No future is the hardest part. How do you find yourself somewhere in the future where there isn’t one? I don’t have an answer to that – and it’s easier for me because I work for the city and my bank account gets money coming every month. I feel almost ashamed (laughs), feeling as if this isn’t right – although I do things that bring income to people in the cultural sector (still doesn’t feel right)…
In the same time I’m very happy about the fact that once I made a decision to work for the city and planted some ideas… I was thinking of starting a company or a restaurant a few years back – its good I sticked to the other decision…

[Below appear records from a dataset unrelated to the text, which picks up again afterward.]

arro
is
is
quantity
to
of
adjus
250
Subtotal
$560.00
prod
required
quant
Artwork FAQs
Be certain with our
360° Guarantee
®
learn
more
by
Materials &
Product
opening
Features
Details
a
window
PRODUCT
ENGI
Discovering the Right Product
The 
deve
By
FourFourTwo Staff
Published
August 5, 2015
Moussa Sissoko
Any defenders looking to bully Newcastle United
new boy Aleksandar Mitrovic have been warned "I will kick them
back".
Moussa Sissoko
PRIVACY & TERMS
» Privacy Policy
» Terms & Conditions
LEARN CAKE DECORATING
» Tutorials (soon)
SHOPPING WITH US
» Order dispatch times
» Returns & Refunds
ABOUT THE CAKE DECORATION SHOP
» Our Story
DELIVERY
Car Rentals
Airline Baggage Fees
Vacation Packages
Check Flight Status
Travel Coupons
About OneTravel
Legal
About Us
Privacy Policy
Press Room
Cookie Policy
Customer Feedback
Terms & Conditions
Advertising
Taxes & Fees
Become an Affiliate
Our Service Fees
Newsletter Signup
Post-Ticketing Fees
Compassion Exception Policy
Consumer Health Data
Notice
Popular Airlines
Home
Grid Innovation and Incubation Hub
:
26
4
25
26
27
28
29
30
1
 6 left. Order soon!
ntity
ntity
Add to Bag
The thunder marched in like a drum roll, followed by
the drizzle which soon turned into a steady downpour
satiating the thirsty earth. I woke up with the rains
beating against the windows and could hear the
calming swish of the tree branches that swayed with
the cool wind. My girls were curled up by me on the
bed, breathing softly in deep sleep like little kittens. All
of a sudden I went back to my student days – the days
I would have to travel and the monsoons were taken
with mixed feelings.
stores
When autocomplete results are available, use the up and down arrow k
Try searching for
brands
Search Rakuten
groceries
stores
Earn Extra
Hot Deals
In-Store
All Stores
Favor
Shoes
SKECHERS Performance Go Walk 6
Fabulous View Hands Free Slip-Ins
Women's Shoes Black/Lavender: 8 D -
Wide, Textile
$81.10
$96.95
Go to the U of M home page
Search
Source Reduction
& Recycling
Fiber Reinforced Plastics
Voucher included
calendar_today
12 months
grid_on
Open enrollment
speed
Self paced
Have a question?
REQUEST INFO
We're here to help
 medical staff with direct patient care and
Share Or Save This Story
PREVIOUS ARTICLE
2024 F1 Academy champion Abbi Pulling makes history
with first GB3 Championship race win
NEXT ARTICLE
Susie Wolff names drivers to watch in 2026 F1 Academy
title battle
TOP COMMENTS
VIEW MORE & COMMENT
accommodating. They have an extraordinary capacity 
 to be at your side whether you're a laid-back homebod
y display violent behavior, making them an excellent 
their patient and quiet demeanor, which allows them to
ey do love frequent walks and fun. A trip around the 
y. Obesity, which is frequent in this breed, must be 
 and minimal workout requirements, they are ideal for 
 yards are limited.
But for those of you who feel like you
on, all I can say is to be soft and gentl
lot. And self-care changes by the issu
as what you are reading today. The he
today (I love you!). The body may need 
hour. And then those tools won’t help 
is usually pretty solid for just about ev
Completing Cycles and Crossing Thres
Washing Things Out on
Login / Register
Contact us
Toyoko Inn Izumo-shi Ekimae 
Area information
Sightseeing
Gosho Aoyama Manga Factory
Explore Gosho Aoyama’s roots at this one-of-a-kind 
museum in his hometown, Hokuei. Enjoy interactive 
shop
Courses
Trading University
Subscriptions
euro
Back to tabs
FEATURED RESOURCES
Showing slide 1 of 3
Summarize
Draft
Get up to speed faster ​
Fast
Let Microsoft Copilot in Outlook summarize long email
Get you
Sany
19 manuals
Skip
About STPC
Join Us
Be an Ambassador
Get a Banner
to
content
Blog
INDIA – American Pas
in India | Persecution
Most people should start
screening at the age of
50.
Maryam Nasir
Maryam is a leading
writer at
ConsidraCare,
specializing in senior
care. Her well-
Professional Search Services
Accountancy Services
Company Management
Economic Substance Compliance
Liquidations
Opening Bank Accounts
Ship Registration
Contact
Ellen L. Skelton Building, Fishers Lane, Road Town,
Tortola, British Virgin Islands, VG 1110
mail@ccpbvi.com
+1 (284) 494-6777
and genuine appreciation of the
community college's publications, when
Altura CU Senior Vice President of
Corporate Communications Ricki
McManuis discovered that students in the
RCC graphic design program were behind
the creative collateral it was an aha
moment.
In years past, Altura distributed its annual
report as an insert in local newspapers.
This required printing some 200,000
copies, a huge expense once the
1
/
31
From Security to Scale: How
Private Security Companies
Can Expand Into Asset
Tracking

The theme for this year’s Lumo Light Festival is ”Back to New”. And these are the questions organizers set for artists to reflect on: ”Normal as we know it might no longer exist, what kind of opportunities will open in the new era; what ways of our thinking have changed for good; how will our approach to other people and the environment change and how will the human mind and humanity evolve”. Now, how would you personally answer those questions?
The reason my colleague Anna and I have put these questions up is that we don’t know (laughs). We want artists to tell us. It is very hard to see the possible future by finding ways of thinking about the time when the pandemic is over. There are so many messages out there to comprehend! So many people are telling different kinds of versions of the new reality – and often it’s quite a black vision.
Of course we know that different new ways of making shows and events will emerge, allowing us to have more collaboration through technological things, which have all been developed a lot in the Corona-time. Yet I’m worried about the future of connection. How the connection will actually evolve, how do we feel the warmth in another person? Or hate? Or something as powerful as that? I wouldn’t have created anything just by myself – the whole idea of creating alone is horrifying me (laughs). It has always been about being with the people reacting to my ideas and vice-versa. It’s going to be hard to (re)find the real connection between people…
It is something informed by hope – putting tough questions to artists, because unlike with science, anything is possible in art?
That’s true. At least that’s quite an optimistic way of thinking.